> **Your task**
Up through the line that contains "gewährleisten. Mit deiner", retype the entries exactly, beginning at the very first line.

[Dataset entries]

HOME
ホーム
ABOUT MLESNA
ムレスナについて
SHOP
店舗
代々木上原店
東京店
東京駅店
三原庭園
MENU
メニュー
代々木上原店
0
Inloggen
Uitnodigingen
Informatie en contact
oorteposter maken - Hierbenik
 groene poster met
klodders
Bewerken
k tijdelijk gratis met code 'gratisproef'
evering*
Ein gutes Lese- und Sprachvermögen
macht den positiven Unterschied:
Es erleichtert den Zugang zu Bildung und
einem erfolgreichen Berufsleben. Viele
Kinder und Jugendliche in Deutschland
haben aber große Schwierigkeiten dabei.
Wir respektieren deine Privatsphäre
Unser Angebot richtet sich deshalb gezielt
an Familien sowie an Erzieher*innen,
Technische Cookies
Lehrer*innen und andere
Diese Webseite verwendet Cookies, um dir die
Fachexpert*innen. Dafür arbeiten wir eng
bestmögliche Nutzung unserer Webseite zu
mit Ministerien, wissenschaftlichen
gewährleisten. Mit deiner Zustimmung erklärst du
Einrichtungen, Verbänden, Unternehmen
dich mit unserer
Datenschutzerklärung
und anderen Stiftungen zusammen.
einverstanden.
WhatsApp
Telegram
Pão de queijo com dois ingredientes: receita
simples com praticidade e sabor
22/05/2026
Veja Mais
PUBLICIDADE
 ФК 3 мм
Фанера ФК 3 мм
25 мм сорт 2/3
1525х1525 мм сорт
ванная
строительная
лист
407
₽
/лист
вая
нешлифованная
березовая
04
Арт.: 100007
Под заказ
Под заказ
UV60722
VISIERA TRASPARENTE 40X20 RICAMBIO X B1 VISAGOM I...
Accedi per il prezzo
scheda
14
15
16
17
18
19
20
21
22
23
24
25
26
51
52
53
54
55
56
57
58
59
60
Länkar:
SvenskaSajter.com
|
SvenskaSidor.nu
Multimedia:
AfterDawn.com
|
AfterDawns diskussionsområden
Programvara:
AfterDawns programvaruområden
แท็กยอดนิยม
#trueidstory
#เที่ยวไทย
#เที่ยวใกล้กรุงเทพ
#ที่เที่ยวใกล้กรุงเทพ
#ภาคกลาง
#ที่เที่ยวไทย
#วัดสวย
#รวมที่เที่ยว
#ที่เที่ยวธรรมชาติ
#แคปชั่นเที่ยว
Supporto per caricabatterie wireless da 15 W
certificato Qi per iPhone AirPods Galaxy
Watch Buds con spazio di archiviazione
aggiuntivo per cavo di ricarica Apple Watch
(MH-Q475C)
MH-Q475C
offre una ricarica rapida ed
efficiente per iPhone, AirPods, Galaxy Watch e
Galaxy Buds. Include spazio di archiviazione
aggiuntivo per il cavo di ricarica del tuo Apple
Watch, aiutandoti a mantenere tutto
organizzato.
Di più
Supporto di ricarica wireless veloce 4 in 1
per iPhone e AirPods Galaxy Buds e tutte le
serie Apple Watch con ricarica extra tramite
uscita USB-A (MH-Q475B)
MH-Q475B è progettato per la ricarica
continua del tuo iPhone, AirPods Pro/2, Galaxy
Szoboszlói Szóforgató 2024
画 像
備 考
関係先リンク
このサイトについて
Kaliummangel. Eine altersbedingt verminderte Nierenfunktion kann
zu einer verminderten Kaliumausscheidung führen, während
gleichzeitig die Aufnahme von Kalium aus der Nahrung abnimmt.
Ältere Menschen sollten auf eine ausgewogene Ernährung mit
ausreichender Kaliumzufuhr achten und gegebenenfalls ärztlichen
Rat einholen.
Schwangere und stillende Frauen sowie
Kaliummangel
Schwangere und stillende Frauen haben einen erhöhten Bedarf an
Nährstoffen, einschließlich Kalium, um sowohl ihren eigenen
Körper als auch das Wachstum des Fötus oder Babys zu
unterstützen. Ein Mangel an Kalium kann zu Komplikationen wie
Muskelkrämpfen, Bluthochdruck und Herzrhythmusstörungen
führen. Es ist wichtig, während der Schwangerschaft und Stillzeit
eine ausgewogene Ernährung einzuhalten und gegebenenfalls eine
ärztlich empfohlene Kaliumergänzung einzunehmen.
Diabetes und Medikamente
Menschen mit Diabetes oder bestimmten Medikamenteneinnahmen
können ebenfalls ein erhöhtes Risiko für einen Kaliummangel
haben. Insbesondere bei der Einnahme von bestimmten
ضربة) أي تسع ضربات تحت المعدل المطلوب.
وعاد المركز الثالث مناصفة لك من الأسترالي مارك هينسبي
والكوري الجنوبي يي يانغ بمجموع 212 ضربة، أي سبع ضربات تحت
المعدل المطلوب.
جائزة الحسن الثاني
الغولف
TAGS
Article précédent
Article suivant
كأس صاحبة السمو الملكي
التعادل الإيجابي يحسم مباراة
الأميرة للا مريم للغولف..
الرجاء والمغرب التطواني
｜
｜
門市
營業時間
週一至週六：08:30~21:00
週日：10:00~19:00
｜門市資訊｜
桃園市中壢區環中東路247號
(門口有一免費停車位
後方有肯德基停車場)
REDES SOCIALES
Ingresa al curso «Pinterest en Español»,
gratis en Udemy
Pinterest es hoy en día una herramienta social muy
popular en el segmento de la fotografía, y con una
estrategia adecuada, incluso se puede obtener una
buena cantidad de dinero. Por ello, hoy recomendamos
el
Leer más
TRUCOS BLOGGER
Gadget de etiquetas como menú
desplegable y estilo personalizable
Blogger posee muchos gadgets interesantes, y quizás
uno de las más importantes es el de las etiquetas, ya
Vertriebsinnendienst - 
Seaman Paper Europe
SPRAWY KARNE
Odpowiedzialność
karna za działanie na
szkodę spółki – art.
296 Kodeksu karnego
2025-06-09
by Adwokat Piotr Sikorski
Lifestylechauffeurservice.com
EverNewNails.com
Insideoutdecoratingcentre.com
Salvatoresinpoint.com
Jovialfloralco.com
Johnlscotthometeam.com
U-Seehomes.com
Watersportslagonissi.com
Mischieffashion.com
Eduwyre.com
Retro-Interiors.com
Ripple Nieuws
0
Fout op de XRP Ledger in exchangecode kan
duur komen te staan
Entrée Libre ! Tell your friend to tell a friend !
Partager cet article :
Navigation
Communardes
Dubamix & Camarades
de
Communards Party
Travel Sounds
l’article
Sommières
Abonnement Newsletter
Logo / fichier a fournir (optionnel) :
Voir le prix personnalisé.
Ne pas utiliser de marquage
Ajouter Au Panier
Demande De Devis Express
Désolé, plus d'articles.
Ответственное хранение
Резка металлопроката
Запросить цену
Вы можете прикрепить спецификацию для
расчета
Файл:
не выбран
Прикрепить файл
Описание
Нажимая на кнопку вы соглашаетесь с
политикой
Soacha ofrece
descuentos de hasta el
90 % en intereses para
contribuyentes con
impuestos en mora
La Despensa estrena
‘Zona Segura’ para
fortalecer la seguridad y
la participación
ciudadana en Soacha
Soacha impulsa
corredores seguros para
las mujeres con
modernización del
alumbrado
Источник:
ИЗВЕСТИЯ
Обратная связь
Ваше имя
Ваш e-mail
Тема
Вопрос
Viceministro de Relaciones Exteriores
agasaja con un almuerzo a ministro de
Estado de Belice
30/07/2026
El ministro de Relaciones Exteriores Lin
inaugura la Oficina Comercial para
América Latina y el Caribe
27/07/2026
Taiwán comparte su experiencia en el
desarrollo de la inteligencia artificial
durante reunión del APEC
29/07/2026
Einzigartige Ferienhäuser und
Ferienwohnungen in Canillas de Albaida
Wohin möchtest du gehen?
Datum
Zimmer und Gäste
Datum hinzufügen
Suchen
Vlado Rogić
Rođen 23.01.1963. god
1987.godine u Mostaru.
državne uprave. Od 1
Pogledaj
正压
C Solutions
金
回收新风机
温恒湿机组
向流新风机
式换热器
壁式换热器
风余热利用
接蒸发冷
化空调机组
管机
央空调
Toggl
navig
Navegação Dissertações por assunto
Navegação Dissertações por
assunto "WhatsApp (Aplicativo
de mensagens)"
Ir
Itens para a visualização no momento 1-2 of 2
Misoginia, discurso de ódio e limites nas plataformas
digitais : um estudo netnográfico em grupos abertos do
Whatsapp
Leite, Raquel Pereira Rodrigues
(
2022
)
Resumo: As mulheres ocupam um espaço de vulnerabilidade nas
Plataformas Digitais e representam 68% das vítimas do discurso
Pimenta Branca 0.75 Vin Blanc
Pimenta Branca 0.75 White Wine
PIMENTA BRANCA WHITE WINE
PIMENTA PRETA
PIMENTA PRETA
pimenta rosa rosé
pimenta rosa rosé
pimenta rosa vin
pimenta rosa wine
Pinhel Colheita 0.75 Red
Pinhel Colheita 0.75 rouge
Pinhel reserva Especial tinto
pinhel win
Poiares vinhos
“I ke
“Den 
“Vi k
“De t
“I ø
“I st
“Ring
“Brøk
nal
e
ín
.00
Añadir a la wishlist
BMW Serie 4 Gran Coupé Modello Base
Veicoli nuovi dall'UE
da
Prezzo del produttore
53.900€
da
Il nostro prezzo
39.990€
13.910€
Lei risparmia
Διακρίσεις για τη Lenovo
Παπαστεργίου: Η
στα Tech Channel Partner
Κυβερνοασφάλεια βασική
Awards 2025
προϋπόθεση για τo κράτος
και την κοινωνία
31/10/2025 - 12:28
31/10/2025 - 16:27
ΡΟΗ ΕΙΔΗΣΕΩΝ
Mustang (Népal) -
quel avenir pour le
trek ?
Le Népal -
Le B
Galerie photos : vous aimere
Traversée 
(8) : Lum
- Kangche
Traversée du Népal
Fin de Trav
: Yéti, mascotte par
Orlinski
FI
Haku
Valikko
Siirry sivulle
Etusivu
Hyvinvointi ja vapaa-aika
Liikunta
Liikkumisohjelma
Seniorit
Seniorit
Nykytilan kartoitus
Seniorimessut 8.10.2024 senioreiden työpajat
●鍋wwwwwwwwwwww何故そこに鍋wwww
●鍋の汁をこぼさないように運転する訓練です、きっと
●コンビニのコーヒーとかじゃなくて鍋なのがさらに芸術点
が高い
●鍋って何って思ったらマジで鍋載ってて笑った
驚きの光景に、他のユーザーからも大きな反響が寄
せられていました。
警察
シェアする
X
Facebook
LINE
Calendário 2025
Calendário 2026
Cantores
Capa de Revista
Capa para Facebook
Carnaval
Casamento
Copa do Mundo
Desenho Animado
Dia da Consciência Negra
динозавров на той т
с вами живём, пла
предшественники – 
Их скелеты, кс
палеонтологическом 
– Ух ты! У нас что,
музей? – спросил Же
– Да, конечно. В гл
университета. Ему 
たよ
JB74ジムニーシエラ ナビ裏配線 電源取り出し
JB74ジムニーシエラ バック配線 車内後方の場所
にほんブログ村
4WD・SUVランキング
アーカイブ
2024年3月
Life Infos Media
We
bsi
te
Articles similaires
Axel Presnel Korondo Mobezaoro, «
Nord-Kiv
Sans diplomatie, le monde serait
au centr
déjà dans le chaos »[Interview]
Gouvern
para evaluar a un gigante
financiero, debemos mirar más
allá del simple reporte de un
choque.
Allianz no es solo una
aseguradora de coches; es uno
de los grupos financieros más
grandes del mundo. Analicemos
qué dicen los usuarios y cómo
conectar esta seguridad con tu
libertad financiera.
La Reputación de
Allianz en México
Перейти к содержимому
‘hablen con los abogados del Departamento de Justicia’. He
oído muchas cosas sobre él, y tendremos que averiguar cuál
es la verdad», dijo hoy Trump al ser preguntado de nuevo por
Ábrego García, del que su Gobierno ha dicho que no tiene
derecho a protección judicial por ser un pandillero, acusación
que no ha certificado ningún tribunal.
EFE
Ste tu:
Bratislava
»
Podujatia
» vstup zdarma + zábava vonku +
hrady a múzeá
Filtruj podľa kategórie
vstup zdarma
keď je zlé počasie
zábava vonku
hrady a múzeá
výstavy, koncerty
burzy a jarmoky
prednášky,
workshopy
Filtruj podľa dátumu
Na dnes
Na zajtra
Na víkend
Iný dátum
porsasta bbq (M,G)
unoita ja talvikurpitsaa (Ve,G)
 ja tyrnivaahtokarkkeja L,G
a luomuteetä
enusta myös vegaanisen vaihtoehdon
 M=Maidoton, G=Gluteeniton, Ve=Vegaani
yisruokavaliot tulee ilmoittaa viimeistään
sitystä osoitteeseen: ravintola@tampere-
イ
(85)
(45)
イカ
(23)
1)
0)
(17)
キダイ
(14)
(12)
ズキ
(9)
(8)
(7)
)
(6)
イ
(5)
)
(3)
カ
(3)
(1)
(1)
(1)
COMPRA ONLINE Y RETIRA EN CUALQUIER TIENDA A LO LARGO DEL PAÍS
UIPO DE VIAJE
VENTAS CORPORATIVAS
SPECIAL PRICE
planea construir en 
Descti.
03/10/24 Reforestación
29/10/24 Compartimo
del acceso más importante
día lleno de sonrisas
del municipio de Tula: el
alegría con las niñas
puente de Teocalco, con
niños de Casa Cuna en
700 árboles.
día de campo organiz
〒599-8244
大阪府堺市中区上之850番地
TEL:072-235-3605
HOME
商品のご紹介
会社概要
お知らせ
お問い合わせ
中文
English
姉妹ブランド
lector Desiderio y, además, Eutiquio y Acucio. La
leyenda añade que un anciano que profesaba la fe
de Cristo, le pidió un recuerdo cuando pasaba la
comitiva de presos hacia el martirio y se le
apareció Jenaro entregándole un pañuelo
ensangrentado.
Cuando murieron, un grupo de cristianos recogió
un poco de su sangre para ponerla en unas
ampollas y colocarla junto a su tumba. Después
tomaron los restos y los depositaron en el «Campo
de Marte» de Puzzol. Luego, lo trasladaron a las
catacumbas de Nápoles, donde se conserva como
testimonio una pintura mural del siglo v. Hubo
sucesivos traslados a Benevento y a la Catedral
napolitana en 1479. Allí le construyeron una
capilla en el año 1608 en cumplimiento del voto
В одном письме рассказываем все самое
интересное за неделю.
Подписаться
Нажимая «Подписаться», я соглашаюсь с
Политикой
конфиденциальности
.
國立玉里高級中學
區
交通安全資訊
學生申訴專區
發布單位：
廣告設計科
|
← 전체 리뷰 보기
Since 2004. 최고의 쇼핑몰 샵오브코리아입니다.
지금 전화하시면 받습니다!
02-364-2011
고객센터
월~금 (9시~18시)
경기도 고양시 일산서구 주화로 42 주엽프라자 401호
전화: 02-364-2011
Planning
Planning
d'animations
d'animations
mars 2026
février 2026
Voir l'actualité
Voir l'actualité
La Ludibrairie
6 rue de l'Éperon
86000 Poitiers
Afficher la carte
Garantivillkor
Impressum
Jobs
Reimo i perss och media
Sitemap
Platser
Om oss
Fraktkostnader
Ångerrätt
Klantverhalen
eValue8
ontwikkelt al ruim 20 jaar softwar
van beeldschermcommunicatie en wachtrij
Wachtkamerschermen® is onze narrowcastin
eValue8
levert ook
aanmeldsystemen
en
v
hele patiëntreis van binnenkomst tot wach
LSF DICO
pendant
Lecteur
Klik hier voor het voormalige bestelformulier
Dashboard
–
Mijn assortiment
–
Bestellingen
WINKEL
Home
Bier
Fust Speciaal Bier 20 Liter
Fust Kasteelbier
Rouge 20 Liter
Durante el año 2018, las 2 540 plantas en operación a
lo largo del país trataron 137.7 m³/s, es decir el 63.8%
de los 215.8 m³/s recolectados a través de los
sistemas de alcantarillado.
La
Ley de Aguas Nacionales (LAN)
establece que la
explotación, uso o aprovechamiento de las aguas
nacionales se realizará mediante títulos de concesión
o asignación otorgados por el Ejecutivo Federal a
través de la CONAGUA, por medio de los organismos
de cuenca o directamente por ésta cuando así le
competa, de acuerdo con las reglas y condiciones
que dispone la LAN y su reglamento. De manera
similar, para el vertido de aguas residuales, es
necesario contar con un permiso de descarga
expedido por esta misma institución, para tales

> **Solution to this exercise**
HOME
ホーム
ABOUT MLESNA
ムレスナについて
SHOP
店舗
代々木上原店
東京店
東京駅店
三原庭園
MENU
メニュー
代々木上原店
0
Inloggen
Uitnodigingen
Informatie en contact
oorteposter maken - Hierbenik
 groene poster met
klodders
Bewerken
k tijdelijk gratis met code 'gratisproef'
evering*
Ein gutes Lese- und Sprachvermögen
macht den positiven Unterschied:
Es erleichtert den Zugang zu Bildung und
einem erfolgreichen Berufsleben. Viele
Kinder und Jugendliche in Deutschland
haben aber große Schwierigkeiten dabei.
Wir respektieren deine Privatsphäre
Unser Angebot richtet sich deshalb gezielt
an Familien sowie an Erzieher*innen,
Technische Cookies
Lehrer*innen und andere
Diese Webseite verwendet Cookies, um dir die
Fachexpert*innen. Dafür arbeiten wir eng
bestmögliche Nutzung unserer Webseite zu
mit Ministerien, wissenschaftlichen
gewährleisten. Mit deiner Zustimmung erklärst du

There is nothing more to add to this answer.